* _Goal of the exercise_:
Line by line, copy the entries exactly, excluding the pictures.

* _Raw data_:
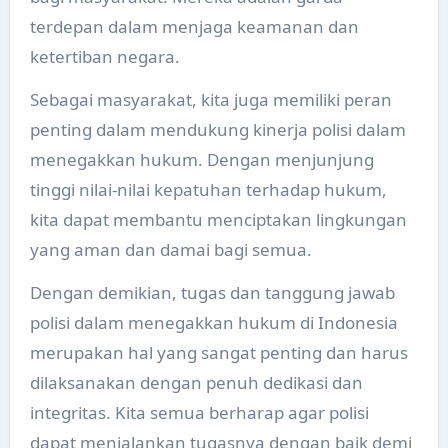
terdepan dalam menjaga keamanan dan
ketertiban negara.
Sebagai masyarakat, kita juga memiliki peran
penting dalam mendukung kinerja polisi dalam
menegakkan hukum. Dengan menjunjung
tinggi nilai-nilai kepatuhan terhadap hukum,
kita dapat membantu menciptakan lingkungan
yang aman dan damai bagi semua.
Dengan demikian, tugas dan tanggung jawab
polisi dalam menegakkan hukum di Indonesia
merupakan hal yang sangat penting dan harus
dilaksanakan dengan penuh dedikasi dan
integritas. Kita semua berharap agar polisi
dapat menjalankan tugasnya dengan baik demi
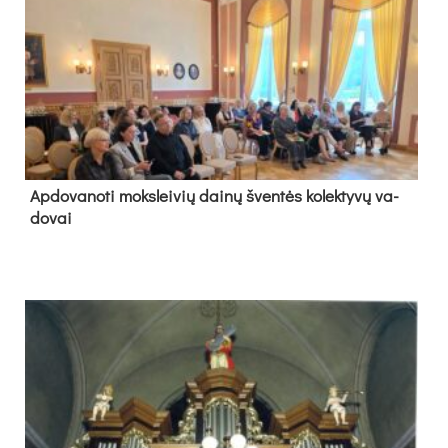
Ap­do­va­no­ti moks­lei­vių dai­nų šven­tės ko­lek­ty­vų va­
do­vai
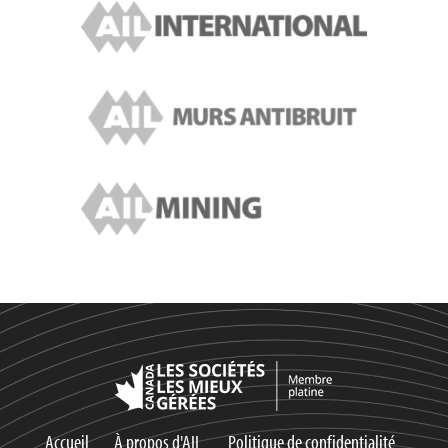
Accueil
À propos d'AIL
Politique de confidentialité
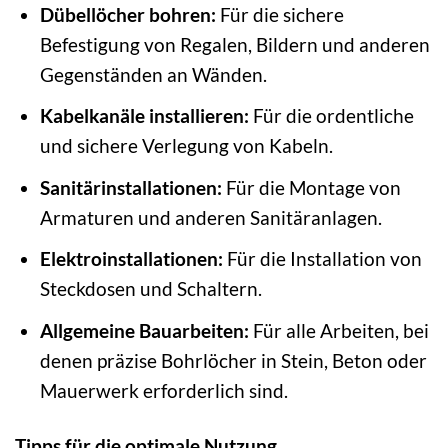
Dübellöcher bohren:
Für die sichere
Befestigung von Regalen, Bildern und anderen
Gegenständen an Wänden.
Kabelkanäle installieren:
Für die ordentliche
und sichere Verlegung von Kabeln.
Sanitärinstallationen:
Für die Montage von
Armaturen und anderen Sanitäranlagen.
Elektroinstallationen:
Für die Installation von
Steckdosen und Schaltern.
Allgemeine Bauarbeiten:
Für alle Arbeiten, bei
denen präzise Bohrlöcher in Stein, Beton oder
Mauerwerk erforderlich sind.
Tipps für die optimale Nutzung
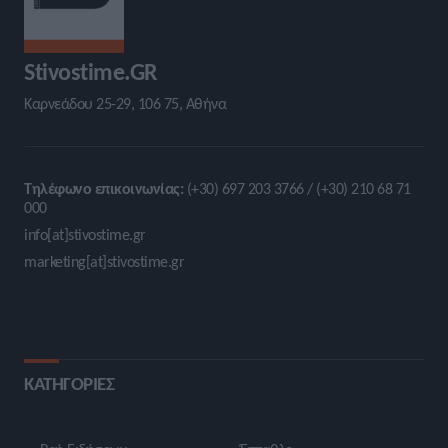
Stivostime.GR
Καρνεάδου 25-29, 106 75, Αθήνα
Τηλέφωνο επικοινωνίας:
(+30) 697 203 3766 / (+30) 210 68 71
000
info[at]stivostime.gr
marketing[at]stivostime.gr
ΚΑΤΗΓΟΡΙΕΣ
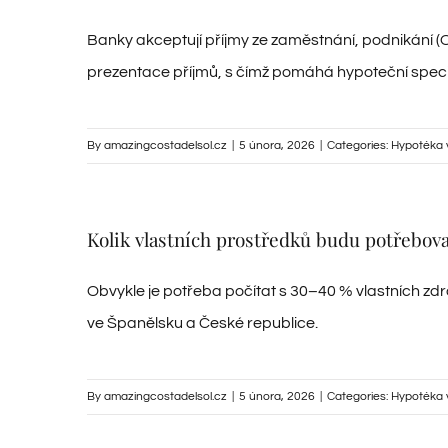
Banky akceptují příjmy ze zaměstnání, podnikání (OS
prezentace příjmů, s čímž pomáhá hypoteční specia
By
amazingcostadelsol.cz
|
5 února, 2026
|
Categories:
Hypotéka 
Kolik vlastních prostředků budu potřebov
Obvykle je potřeba počítat s 30–40 % vlastních zdro
ve Španělsku a České republice.
By
amazingcostadelsol.cz
|
5 února, 2026
|
Categories:
Hypotéka 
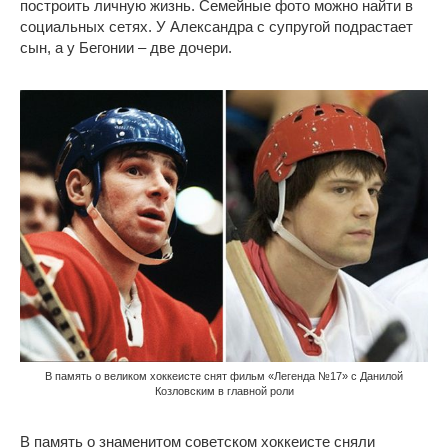
построить личную жизнь. Семейные фото можно найти в
социальных сетях. У Александра с супругой подрастает
сын, а у Бегонии – две дочери.
В память о великом хоккеисте снят фильм «Легенда №17» с Данилой
Козловским в главной роли
В память о знаменитом советском хоккеисте сняли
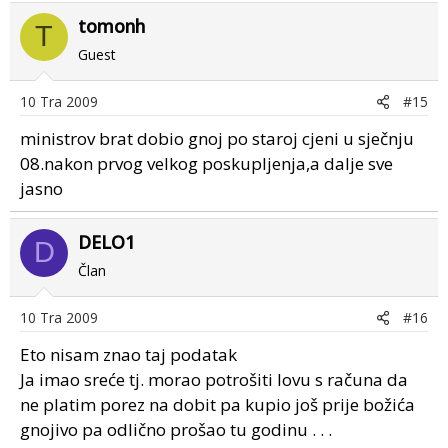
tomonh
T
Guest
10 Tra 2009
#15
ministrov brat dobio gnoj po staroj cjeni u sječnju
08.nakon prvog velkog poskupljenja,a dalje sve
jasno
DELO1
D
Član
10 Tra 2009
#16
Eto nisam znao taj podatak
Ja imao sreće tj. morao potrošiti lovu s računa da
ne platim porez na dobit pa kupio još prije božića
gnojivo pa odlično prošao tu godinu . . .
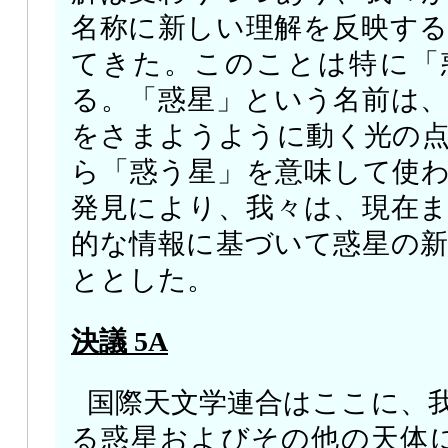
名称に新しい理解を反映す
てきた。このことは特に「
る。「惑星」という名前は
をさまようように動く光の
ら「惑う星」を意味して使
発見により、我々は、現在
的な情報に基づいて惑星の
ととした。
決議 5A
国際天文学連合はここに、
る惑星およびその他の天体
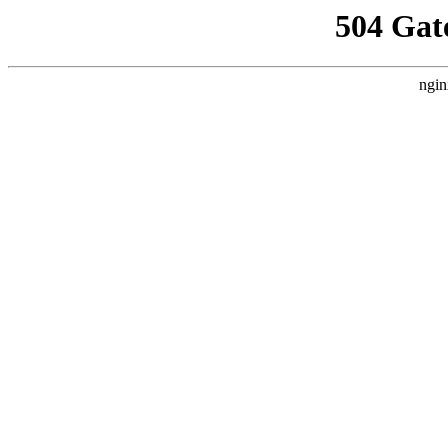
504 Gat
ngin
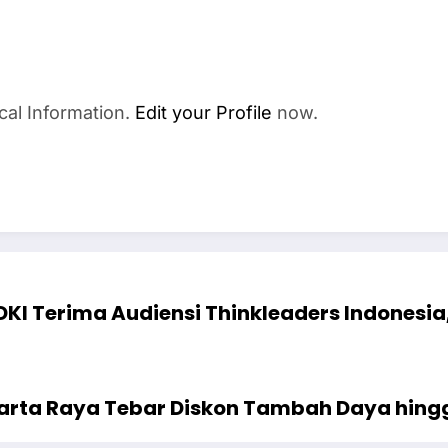
cal Information.
Edit your Profile
now.
DKI Terima Audiensi Thinkleaders Indonesia
karta Raya Tebar Diskon Tambah Daya hing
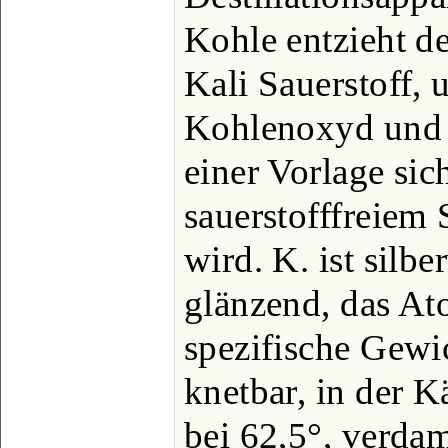
Kohle entzieht d
Kali Sauerstoff, 
Kohlenoxyd und K
einer Vorlage sic
sauerstofffreiem 
wird. K. ist silbe
glänzend, das At
spezifische Gewic
knetbar, in der K
bei 62,5°, verda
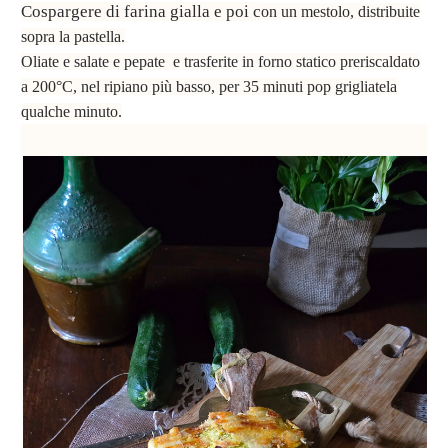
Cospargere di farina gialla e poi c
on un mestolo, distribuite
sopra la pastella.
Oliate e salate e pepate e trasferite in forno statico preriscaldato
a 200°C, nel ripiano più basso, per 35 minuti pop grigliatela
qualche minuto.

* _Solution to the problem_:
terdepan dalam menjaga keamanan dan
ketertiban negara.
Sebagai masyarakat, kita juga memiliki peran
penting dalam mendukung kinerja polisi dalam
menegakkan hukum. Dengan menjunjung
tinggi nilai-nilai kepatuhan terhadap hukum,
kita dapat membantu menciptakan lingkungan
yang aman dan damai bagi semua.
Dengan demikian, tugas dan tanggung jawab
polisi dalam menegakkan hukum di Indonesia
merupakan hal yang sangat penting dan harus
dilaksanakan dengan penuh dedikasi dan
integritas. Kita semua berharap agar polisi
dapat menjalankan tugasnya dengan baik demi
Ap­do­va­no­ti moks­lei­vių dai­nų šven­tės ko­lek­ty­vų va­
do­vai
Accueil
À propos d'AIL
Politique de confidentialité
Dübellöcher bohren:
Für die sichere
Befestigung von Regalen, Bildern und anderen
Gegenständen an Wänden.
Kabelkanäle installieren:
Für die ordentliche
und sichere Verlegung von Kabeln.
Sanitärinstallationen:
Für die Montage von
Armaturen und anderen Sanitäranlagen.
Elektroinstallationen:
Für die Installation von
Steckdosen und Schaltern.
Allgemeine Bauarbeiten:
Für alle Arbeiten, bei
denen präzise Bohrlöcher in Stein, Beton oder
Mauerwerk erforderlich sind.
Tipps für die optimale Nutzung
Stivostime.GR
Καρνεάδου 25-29, 106 75, Αθήνα
Τηλέφωνο επικοινωνίας:
(+30) 697 203 3766 / (+30) 210 68 71
000
info[at]stivostime.gr
marketing[at]stivostime.gr
ΚΑΤΗΓΟΡΙΕΣ
Banky akceptují příjmy ze zaměstnání, podnikání (OS
prezentace příjmů, s čímž pomáhá hypoteční specia
By
amazingcostadelsol.cz
|
5 února, 2026
|
Categories:
Hypotéka 
Kolik vlastních prostředků budu potřebov
Obvykle je potřeba počítat s 30–40 % vlastních zdro
ve Španělsku a České republice.
By
amazingcostadelsol.cz
|
5 února, 2026
|
Categories:
Hypotéka 
построить личную жизнь. Семейные фото можно найти в
социальных сетях. У Александра с супругой подрастает
сын, а у Бегонии – две дочери.
В память о великом хоккеисте снят фильм «Легенда №17» с Данилой
Козловским в главной роли
В память о знаменитом советском хоккеисте сняли
tomonh
T
Guest
10 Tra 2009
#15
ministrov brat dobio gnoj po staroj cjeni u sječnju
08.nakon prvog velkog poskupljenja,a dalje sve
jasno
DELO1
D
Član
10 Tra 2009
#16
Eto nisam znao taj podatak
Ja imao sreće tj. morao potrošiti lovu s računa da
ne platim porez na dobit pa kupio još prije božića
gnojivo pa odlično prošao tu godinu . . .
名称に新しい理解を反映す
てきた。このことは特に「
る。「惑星」という名前は
をさまようように動く光の
ら「惑う星」を意味して使
発見により、我々は、現在
的な情報に基づいて惑星の
ととした。
決議 5A
国際天文学連合はここに、
る惑星およびその他の天体
504 Gat
ngin
cal Information.
Edit your Profile
now.
DKI Terima Audiensi Thinkleaders Indonesia
karta Raya Tebar Diskon Tambah Daya hing
Kohle entzieht d
Kali Sauerstoff, 
Kohlenoxyd und K
einer Vorlage sic
sauerstofffreiem 
wird. K. ist silbe
glänzend, das At
spezifische Gewic
knetbar, in der K
bei 62,5°, verda
Cospargere di farina gialla e poi c
on un mestolo, distribuite
sopra la pastella.
Oliate e salate e pepate e trasferite in forno statico preriscaldato
a 200°C, nel ripiano più basso, per 35 minuti pop grigliatela
qualche minuto.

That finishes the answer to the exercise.